There is another issue that affects ephemera – and electronic media even more so. The noise issue. In information theory, there is an idea that the more information (signals) there is (are) the harder it is to find your specific information (specific signal). Without doing very specific things technologically a signal will be lost. Search engines (and their underlying algorithms) are the current method for finding information and filtering through the noise. As these change over time – and they are constantly being refined – much of what is currently considered "hot" or "important" to retrieve is going to be "unfindable" due to the noise around the item. It already happens in the print world. This is why librarians developed controlled vocabularies – a taxonomy is a very specific type of classification scheme that will soon be irrelevant to Internet information. Taxonomies are always hierarchical and the Internet is more like the Memex machine of Vannevar Bush.
Never heard of Vannevar Bush? Well, without his theories there would be no Internet. He proposed a machine that would allow a researcher to connect all the different realms of data together. It was a sort of word association. You know the experience where you start searching for one term and then end up searching for another term that really has nothing to do with what you were originally looking up? Well, that is what he hypothesized.
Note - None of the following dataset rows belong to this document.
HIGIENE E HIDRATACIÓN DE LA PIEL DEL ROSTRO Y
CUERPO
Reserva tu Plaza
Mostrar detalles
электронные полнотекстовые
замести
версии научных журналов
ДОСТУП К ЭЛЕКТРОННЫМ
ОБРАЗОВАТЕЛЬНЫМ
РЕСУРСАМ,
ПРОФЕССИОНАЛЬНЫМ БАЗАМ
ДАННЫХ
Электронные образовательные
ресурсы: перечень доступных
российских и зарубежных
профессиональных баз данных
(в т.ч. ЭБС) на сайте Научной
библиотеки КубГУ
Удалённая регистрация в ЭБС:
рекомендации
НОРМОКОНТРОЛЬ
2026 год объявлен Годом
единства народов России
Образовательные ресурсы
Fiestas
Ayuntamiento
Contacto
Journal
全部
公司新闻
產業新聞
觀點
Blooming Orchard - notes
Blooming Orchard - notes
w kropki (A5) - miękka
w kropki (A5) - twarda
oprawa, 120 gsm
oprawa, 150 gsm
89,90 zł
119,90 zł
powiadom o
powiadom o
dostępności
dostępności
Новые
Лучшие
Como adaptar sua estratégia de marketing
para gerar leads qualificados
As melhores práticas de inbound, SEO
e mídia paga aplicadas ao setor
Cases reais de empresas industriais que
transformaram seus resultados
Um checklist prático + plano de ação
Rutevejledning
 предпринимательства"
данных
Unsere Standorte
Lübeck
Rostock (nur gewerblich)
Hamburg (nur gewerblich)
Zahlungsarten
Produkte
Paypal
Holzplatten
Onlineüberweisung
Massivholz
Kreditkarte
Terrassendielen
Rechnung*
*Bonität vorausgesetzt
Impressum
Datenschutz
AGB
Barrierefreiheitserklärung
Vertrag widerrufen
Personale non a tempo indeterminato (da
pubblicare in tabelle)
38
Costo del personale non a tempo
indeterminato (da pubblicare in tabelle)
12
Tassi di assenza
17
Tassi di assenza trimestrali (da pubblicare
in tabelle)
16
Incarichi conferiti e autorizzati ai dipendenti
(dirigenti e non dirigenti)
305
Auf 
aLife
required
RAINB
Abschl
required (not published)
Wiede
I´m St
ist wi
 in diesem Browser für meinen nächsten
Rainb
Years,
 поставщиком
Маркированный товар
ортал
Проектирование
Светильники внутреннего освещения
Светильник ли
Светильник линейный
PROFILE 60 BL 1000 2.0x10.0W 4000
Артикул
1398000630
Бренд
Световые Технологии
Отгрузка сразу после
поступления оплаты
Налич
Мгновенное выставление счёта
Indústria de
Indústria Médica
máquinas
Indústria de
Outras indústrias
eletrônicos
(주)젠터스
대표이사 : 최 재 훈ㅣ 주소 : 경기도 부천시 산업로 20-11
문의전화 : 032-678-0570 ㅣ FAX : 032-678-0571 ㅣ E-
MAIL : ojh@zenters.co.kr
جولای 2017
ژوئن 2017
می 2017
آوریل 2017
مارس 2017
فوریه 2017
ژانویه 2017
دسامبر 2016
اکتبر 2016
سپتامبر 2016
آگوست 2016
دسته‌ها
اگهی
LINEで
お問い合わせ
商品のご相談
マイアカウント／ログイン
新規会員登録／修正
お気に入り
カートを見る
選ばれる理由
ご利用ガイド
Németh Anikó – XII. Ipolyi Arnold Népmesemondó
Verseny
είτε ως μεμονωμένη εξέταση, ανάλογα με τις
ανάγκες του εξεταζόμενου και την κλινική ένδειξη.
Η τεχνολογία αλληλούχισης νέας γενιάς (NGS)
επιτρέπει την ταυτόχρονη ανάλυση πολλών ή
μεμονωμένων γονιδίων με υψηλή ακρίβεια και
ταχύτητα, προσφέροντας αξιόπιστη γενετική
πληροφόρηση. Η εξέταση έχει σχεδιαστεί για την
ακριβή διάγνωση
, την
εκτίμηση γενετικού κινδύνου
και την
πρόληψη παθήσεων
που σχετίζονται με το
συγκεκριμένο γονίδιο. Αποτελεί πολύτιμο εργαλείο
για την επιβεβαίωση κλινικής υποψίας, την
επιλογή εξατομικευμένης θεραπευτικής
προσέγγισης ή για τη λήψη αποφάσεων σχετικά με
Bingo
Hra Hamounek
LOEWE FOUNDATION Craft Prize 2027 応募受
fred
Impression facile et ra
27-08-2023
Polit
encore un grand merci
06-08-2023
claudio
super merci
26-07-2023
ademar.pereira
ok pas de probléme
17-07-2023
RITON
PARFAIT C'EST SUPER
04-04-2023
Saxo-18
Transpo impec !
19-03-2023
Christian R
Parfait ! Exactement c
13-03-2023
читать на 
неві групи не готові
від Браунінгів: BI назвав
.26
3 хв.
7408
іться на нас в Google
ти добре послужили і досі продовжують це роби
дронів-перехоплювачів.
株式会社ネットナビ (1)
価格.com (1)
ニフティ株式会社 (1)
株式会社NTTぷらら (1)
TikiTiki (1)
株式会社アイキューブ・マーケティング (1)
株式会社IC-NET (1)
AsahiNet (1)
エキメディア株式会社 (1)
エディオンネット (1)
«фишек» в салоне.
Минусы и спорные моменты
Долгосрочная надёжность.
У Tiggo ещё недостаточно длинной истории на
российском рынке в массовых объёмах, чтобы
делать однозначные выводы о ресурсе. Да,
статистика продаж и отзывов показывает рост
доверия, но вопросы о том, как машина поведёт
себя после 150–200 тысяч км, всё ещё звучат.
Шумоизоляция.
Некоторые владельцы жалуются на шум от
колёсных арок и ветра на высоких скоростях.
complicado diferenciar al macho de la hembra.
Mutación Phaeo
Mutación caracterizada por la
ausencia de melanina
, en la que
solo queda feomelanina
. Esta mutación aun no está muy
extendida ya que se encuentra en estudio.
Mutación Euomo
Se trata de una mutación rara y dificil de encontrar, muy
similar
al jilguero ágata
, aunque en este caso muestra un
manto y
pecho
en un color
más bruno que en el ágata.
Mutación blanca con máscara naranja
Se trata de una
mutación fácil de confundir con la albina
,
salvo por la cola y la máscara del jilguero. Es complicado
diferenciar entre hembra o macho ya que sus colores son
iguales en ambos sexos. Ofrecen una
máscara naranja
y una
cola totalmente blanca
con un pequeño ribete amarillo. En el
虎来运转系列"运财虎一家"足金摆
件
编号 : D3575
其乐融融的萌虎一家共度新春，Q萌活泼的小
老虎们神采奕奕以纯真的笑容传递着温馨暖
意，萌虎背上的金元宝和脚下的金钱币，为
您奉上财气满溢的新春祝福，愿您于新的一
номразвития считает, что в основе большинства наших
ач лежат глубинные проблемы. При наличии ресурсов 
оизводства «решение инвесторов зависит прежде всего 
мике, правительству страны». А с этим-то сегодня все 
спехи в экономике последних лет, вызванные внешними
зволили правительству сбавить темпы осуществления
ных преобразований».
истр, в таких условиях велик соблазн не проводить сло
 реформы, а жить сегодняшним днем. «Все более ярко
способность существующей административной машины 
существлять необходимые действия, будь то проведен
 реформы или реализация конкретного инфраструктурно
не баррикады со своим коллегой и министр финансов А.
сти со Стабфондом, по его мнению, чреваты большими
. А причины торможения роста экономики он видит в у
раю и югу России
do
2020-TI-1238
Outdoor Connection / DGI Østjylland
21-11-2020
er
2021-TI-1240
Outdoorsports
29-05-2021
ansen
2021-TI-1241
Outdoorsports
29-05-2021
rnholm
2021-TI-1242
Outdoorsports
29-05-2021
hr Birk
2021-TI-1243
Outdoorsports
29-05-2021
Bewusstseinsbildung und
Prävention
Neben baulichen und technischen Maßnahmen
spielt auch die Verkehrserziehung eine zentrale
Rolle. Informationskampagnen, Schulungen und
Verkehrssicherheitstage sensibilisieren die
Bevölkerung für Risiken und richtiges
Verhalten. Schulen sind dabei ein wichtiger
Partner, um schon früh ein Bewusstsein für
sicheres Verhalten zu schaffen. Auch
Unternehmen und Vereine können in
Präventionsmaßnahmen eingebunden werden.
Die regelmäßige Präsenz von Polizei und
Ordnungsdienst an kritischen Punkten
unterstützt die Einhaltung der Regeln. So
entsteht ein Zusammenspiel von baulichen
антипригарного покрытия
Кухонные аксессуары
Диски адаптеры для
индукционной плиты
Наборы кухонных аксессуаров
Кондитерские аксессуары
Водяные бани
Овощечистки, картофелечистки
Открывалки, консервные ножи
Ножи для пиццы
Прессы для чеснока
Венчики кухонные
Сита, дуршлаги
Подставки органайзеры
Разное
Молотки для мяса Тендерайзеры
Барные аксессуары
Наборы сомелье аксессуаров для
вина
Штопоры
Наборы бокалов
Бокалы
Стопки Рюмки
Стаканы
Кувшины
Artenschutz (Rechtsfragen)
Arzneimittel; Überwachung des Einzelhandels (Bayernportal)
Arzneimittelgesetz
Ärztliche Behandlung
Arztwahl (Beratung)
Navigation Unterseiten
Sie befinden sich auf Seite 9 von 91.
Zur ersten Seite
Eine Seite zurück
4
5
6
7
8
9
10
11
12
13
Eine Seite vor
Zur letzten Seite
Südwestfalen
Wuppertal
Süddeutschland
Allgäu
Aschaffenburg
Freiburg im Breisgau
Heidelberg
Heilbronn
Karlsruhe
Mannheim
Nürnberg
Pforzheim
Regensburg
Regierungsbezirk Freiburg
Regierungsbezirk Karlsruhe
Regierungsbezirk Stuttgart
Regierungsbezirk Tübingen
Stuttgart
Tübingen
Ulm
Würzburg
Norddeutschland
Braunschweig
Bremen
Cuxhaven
Do you know what happens over time? Everything becomes connected to everything else. This makes the associations useless because you can no longer find the information. Because most social networking sites such as blogs and the like tend to be under the radar of the folks trying to preserve information over time, most of that is going to get lost in the noise.
In summary, technology changes, information storage costs money that can dry up, sites can be corrupted, sites/technologies can be abandoned, information is lost to the overall "noise", and it can even be censored (yes, I know about "rerouting information, it doesn’t always work.) So, after this long, somewhat (hopefully) coherent rant, I hope you understand why I laugh when I hear that whatever you write on the Internet is there forever. As the saying goes, "There is nothing new under the sun, " and the Internet is just publishing (including ephemera) under a new guise.